つまり、事故で負ったケガのうち、症状固定後に残った症状(後遺症)は、等級認定を受けることにより、後遺障害として、傷害部分とは別に、損害賠償の対象となります。
では、「症状固定」とは? 症状固定は、医学面と、損害賠償面の二側面から説明することができます。
医学的な意味の「症状固定」
治療を続けても大幅な改善が見込めず、大きな回復・憎悪のない安定的な状態が続くようになった段階。
損害賠償上の「症状固定」
医師から症状固定の診断を受ける前は、実務上「傷害部分」と呼ばれています。「傷害部分」として、治療費や休業損害、入通院慰謝料などが請求できます。
症状固定後は、等級認定を受ければ「後遺障害部分」として、逸失利益や後遺障害慰謝料を請求できます。
しかし、「傷害部分」と同じように治療費や休業損害を請求することはできなくなります。
つまり、症状固定とは、賠償上、「傷害部分」の終わりを意味しています。
では、誰が「症状固定」を決めるのか?
保険会社から「そろそろ症状固定してください。」と後遺障害診断書を渡されたり、「治療費打ち切りさせてもらいます。」と言われるケースが多くありますが、必ずしも〔治療費打ち切り=症状固定〕ではありません。
治療費を打ち切られても、症状が残っていれば健康保険に切り替えるなどして治療を続け、後に自腹の治療費を請求するというのもひとつの方法です。
つまり、医学的な症状固定は医師が診断することであり、そのタイミングは自分の症状を一番よく知っている被害者自身が、症状経過を見てきた医師と一緒に決めるべきことなのです。
等級認定を受けるには
・自賠責保険に直接被害者請求するか、
・任意保険会社が行う事前認定をするか、
この二通りの方法があります。
等級認定の原則
損害保険料率算出機構の等級認定の原則として、〔書面主義〕 があります。一定の場合を除き、提出した書面の審査しかされません。個人的な事情は審査に影響しません。また、提出した書面にないものは審査の対象になりません。これは、膨大な請求に、公平かつ迅速に対応するためです。
つまり、適正な等級認定を受けるためには、
・基準・要件を把握し、
・ポイントをおさえて過不足なく書面(立証資料)を揃えること
が必要になります。
また、損害を立証する責任は被害者にあります。
余談
Q.人身傷害補償保険って何?
A.被保険者が事故に遭い傷害を被った場合、過失割合に関わらず、契約の範囲内で保険金が支払われるものです。(日本国内のみ)

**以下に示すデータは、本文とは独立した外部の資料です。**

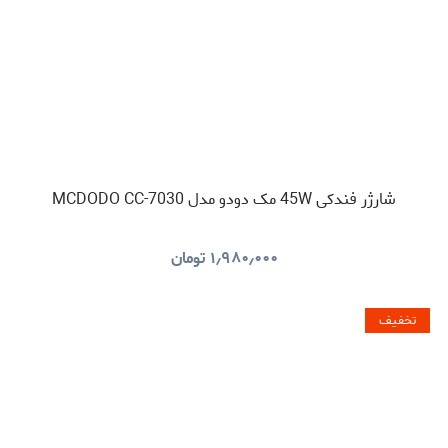
شارژر فندکی 45W مک دودو مدل MCDODO CC-7030
۱٫۹۸۰٫۰۰۰
تومان
تخفیف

自分が車を運転していない場合でも、被保険者やその家族が事故によりケガを負った場合、約款に定められている基準の範囲内で、過失割合にかかわらず保険金が支払われる傷害保険です。
たとえば、出会い頭の事故で過失割合が30:70だった場合、相手方の対人賠償責任保険から支払われるのは損害額の70%のみですが、残りの30%の支払を受けることができます。
(約款に定められている基準の範囲内で)
相手方の対応が悪く治療費等が支払われない場合にも、基準の範囲内で治療費等の支払を受けることができます。
自分の保険会社からの支払ですので、相手方との交渉の必要がありません。
詳しくは保険会社、保険代理店、またはお手持ちの保険約款をご確認ください。
余談3
事故後の対応Q&A
Q.事故に遭って、ケガを負った。病院で気をつけることは?
A.症状はすべて医師に伝えましょう。
事故直後は気持ちが動転していることもあり、一番辛い症状しか自覚せず、医師にも伝えていないということがあります。事故からしばらく経ってから別の症状を訴えても、治療面でも賠償面でも不利益な扱いを受けてしまうことがありますので、できる限り冷静に、一番辛い症状以外も医師に伝え、必要な検査があれば念のため実施していただくようにお願いしましょう。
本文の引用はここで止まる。